Torniamo alla teoria riguardante la motivazione nell'attività ludica infantile ed il rispecchiarsi di questa nell'investimento delle attività da adolescente o adulto. Questa potrebbe essere messa in discussione da un fenomeno piuttosto frequente: quello di ragazzi che si danno da fare molto nelle attività sportive e poco in quelle scolastiche. La scarsa propensione allo studio in questi casi può però essere un'espressione di un mancato sviluppo nell'elaborazione della sconfitta. Questi ragazzi infatti possono essere reduci da scarsi risultati scolastici cui è seguita una frustrazione intollerabile.

L'incapacità di tollerare questi fallimenti può averli portati a non riconoscere più l'importanza della scuola e ad investire solamente nelle attività che già gli riescono bene e che per loro rappresentano una sorta di palcoscenico sociale, nell'illusione che possano diventare sostitutive.
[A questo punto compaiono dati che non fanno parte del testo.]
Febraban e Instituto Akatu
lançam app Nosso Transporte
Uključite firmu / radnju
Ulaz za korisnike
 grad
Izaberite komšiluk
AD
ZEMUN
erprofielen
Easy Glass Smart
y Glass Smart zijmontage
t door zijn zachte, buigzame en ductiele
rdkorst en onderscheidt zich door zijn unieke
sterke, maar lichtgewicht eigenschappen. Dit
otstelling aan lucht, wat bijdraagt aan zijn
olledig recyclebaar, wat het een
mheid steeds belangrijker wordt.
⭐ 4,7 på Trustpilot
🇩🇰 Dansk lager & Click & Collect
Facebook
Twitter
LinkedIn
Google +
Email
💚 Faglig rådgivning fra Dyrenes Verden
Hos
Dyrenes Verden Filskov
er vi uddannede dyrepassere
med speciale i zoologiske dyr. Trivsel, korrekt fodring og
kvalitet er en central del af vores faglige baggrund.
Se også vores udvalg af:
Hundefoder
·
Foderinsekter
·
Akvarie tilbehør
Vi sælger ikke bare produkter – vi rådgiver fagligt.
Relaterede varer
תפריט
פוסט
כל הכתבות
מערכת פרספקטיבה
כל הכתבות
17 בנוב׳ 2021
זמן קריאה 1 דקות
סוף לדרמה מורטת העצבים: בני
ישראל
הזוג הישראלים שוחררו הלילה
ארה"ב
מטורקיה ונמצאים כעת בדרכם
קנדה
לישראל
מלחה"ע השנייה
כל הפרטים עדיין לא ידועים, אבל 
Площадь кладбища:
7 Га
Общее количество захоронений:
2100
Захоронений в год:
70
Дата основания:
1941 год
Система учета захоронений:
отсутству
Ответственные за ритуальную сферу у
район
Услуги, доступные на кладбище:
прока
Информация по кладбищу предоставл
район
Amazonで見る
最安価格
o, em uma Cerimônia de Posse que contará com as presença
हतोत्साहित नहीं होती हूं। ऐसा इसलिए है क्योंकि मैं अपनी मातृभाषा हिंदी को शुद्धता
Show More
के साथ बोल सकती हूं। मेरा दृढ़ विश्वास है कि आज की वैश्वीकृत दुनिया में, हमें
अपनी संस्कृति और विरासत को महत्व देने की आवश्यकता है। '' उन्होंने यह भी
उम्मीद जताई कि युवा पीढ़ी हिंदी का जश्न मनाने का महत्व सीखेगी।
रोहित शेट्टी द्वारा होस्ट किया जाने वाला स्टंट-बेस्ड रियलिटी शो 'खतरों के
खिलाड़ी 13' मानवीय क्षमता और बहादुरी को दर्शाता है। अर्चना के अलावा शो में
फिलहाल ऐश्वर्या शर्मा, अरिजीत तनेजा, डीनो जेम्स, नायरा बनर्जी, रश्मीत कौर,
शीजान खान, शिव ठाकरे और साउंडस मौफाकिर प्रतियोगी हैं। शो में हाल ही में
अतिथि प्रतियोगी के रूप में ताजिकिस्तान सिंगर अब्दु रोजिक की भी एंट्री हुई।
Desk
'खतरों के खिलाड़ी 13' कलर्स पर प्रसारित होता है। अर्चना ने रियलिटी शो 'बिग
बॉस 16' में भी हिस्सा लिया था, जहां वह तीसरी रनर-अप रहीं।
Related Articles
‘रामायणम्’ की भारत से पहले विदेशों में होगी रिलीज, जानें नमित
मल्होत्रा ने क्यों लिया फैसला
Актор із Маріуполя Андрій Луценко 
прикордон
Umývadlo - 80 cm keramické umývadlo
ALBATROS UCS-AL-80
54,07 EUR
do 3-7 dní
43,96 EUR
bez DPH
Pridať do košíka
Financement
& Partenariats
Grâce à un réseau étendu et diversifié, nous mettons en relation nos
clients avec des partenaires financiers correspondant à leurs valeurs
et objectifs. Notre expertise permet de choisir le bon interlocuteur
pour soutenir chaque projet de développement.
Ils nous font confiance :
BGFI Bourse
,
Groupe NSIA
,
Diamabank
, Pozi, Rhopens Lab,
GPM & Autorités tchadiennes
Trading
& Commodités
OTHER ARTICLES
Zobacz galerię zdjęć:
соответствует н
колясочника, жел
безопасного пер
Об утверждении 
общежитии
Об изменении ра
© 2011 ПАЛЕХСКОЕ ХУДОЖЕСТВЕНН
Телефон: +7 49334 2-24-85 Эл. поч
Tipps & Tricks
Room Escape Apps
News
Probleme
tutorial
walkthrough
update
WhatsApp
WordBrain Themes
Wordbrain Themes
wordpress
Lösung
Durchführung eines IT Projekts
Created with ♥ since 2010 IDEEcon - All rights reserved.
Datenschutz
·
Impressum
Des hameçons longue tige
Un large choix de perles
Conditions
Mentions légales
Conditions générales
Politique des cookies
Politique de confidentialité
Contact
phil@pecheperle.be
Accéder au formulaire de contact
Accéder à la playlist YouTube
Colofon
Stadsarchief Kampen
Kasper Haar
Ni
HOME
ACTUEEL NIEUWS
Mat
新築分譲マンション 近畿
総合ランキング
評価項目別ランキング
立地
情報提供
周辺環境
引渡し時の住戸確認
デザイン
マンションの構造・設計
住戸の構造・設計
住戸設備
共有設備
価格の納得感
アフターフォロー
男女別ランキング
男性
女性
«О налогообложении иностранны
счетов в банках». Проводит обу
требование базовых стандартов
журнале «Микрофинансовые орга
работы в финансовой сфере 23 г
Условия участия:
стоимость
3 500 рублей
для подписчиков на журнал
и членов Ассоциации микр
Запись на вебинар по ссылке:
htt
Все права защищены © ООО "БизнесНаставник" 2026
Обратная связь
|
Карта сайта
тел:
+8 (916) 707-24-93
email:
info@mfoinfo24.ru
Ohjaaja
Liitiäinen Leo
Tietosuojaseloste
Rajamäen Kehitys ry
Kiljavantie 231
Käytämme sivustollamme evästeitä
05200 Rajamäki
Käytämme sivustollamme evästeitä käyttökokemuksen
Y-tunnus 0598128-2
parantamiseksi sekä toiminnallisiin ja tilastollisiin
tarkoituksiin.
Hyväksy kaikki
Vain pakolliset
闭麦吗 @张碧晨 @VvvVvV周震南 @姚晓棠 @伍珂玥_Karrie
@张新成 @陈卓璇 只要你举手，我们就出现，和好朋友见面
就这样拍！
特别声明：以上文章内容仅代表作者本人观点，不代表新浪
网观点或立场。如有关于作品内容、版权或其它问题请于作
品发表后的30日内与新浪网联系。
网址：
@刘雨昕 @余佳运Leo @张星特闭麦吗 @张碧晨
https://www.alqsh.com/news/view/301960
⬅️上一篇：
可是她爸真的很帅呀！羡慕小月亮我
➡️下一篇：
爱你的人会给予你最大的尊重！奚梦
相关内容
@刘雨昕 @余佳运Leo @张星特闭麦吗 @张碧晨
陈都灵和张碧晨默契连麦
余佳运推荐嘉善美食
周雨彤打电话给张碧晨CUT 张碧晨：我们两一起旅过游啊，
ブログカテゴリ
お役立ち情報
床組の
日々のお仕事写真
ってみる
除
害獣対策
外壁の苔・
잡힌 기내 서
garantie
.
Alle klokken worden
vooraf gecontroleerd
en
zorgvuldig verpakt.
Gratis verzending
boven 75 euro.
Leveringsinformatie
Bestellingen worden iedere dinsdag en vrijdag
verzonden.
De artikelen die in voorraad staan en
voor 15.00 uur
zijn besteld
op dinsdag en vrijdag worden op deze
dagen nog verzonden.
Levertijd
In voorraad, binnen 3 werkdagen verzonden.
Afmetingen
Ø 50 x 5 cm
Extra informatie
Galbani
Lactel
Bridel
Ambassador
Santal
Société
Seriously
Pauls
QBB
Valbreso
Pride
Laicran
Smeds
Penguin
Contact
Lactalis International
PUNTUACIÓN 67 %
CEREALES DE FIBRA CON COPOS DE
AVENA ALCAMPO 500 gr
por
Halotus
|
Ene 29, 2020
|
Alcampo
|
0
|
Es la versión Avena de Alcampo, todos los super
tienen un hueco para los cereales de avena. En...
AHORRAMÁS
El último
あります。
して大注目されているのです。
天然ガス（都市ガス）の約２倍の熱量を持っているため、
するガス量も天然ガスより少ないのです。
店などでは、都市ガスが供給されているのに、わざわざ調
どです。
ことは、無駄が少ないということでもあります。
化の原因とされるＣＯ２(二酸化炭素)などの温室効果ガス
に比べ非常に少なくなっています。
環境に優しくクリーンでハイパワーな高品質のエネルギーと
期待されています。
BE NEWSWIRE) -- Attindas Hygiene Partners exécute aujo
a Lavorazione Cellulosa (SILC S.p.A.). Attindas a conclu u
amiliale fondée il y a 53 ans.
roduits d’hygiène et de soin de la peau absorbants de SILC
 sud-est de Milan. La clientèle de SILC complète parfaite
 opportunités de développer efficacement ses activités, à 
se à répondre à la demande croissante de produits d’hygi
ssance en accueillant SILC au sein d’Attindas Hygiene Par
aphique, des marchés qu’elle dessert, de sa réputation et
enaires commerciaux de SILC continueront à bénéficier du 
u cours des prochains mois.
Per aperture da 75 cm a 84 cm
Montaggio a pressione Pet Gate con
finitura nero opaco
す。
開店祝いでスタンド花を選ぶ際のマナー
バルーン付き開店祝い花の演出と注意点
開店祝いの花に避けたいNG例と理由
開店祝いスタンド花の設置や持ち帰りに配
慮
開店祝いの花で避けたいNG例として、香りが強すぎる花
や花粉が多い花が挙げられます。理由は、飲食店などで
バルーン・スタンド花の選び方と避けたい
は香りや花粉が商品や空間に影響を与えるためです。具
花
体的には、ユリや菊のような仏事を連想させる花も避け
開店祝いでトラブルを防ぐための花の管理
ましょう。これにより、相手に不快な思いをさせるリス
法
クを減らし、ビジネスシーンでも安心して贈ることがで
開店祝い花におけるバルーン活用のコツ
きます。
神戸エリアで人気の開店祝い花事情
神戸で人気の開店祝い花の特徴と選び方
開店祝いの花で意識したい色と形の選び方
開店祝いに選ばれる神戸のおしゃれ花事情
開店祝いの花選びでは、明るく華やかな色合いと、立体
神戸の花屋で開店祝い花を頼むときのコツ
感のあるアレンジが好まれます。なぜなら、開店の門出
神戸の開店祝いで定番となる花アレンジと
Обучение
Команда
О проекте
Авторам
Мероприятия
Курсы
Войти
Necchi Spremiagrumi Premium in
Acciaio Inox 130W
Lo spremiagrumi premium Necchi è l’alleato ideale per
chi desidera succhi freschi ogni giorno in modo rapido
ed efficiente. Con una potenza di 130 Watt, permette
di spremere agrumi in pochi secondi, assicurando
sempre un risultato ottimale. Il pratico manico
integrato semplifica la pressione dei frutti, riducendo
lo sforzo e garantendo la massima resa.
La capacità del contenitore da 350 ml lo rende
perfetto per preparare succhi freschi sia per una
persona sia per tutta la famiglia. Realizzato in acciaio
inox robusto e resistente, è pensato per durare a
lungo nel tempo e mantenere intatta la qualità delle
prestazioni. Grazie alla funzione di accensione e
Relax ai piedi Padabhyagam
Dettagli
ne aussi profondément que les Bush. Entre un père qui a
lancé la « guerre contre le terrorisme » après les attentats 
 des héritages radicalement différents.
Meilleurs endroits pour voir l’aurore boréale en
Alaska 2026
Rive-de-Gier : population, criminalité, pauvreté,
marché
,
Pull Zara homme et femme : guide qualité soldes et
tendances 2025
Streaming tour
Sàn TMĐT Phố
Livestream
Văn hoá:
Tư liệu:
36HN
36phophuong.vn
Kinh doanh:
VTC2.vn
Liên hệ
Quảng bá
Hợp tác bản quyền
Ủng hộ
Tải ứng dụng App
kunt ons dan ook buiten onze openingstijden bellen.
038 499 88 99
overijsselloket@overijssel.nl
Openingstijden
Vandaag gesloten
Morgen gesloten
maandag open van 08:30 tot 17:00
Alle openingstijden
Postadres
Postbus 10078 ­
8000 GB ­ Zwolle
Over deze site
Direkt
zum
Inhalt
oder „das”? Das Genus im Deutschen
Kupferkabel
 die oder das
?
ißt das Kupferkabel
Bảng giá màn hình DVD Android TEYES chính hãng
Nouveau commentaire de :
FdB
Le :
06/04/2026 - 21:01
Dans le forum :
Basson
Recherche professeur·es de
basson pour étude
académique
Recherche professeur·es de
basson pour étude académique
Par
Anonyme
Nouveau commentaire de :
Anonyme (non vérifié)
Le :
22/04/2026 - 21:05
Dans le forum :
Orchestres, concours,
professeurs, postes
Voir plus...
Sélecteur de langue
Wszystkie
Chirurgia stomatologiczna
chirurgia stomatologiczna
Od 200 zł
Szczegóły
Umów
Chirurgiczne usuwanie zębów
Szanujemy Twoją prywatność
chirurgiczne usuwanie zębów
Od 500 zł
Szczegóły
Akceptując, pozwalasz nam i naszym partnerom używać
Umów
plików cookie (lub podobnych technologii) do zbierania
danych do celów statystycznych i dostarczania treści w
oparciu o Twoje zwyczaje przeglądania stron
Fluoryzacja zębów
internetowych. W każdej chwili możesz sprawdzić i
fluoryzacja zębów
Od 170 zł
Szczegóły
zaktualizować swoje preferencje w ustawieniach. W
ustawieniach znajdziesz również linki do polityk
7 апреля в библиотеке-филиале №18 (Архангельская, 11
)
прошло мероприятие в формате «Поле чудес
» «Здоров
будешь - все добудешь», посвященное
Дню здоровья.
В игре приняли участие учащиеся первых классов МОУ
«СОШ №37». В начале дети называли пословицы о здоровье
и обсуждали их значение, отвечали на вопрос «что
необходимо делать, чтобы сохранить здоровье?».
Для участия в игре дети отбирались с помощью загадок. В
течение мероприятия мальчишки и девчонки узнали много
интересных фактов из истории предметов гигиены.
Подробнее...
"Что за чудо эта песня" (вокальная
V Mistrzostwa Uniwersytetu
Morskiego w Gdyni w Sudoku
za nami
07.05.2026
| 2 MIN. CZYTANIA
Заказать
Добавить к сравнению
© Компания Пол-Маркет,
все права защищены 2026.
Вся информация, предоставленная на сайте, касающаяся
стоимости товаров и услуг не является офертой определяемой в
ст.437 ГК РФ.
In sostanza hanno imparato a stare con la squadra vincente.

A tal proposito mi vengono in mente quelle situazioni in cui, giocando a calcetto, alcuni ragazzi che non riescono a tollerare il fatto che stiano perdendo, propongono di passare all'altra squadra. Il gioco diventa quindi anche strumento che ci permette d'interiorizzare regole, civiltà, insegnamenti di vita e a formare il nostro carattere. Concludendo possiamo dire che quando diciamo "è solo un gioco" ad un bambino rischiamo di favorire una tendenza alla dissociazione, una mancanza d'ascolto, un disinvestimento nelle attività e denigriamo uno strumento altamente educativo.

Prima di terminare voglio fare un particolare ringraziamento al padre citato per avermi dato lo spunto su questo articolo e spero non ne rimanga amareggiato, veramente a pochi non è mai capitato di pronunciare questa frase.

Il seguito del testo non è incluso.